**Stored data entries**
══════

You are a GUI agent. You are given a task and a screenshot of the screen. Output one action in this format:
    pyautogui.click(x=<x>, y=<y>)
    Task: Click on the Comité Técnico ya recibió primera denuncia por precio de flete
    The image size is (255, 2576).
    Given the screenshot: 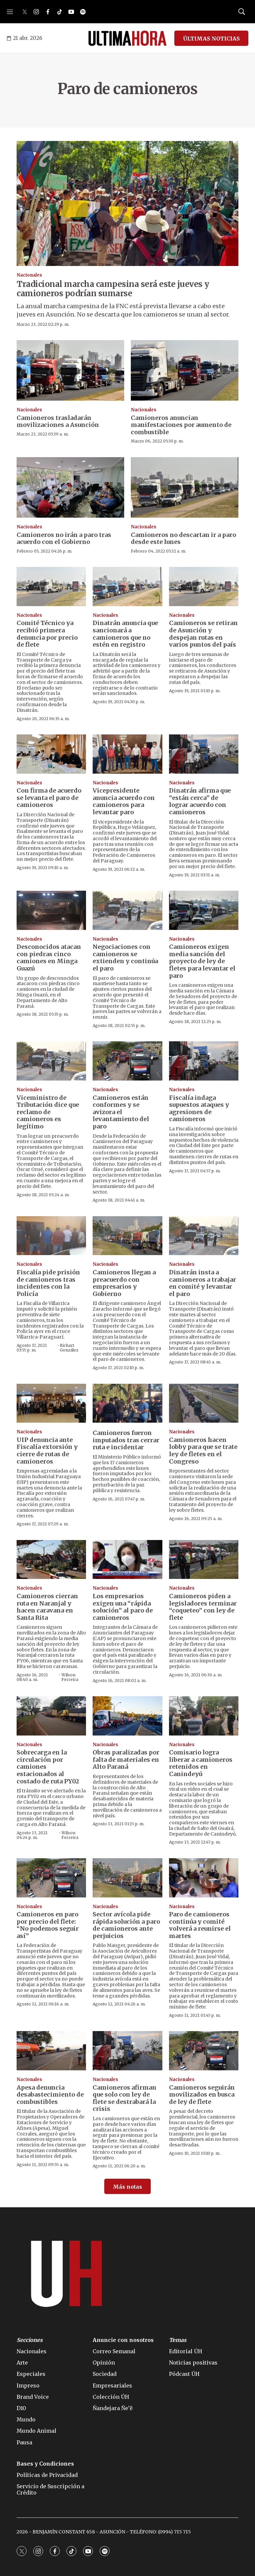 What is the action you would take?
    pyautogui.click(x=47, y=633)
    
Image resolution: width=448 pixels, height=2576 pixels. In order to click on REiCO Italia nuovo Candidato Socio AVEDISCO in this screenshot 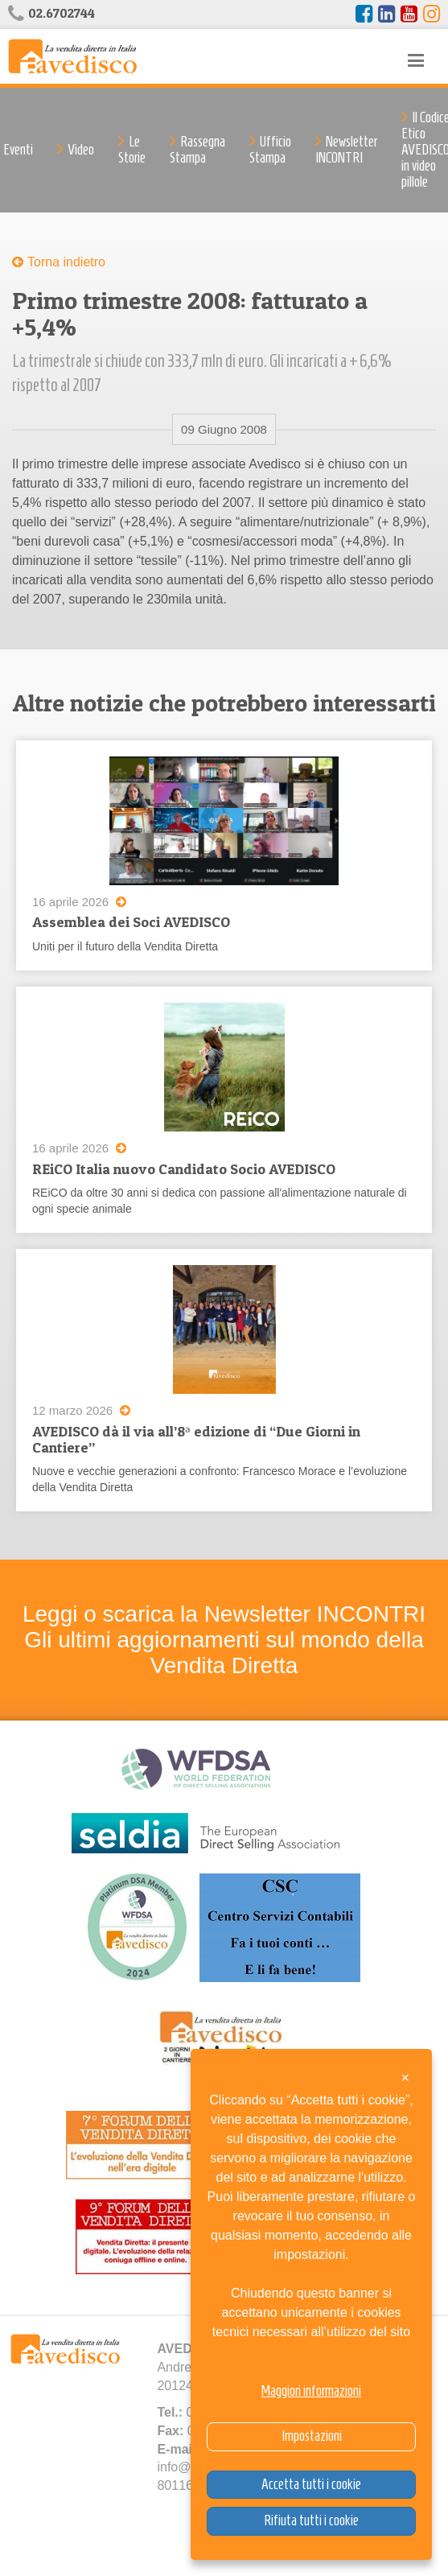, I will do `click(183, 1168)`.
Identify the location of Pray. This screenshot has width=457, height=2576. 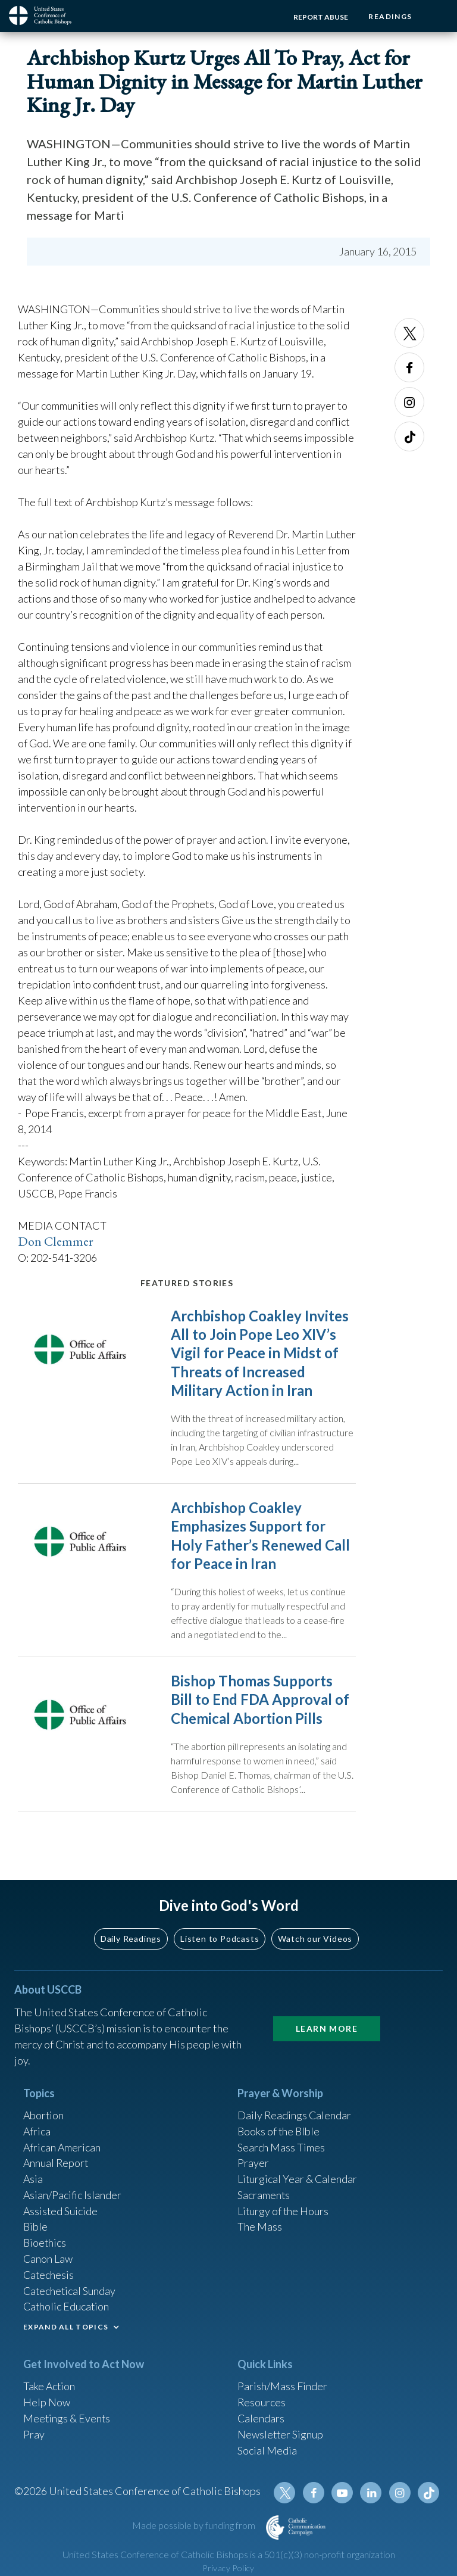
(34, 2437).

══════

**To do**
Write out, word for word, the lines running from the one containing "Identify the location" to the end of the data above; the pictures are to be left out.

**Result below**
Identify the location of Pray. This screenshot has width=457, height=2576. 
(34, 2437).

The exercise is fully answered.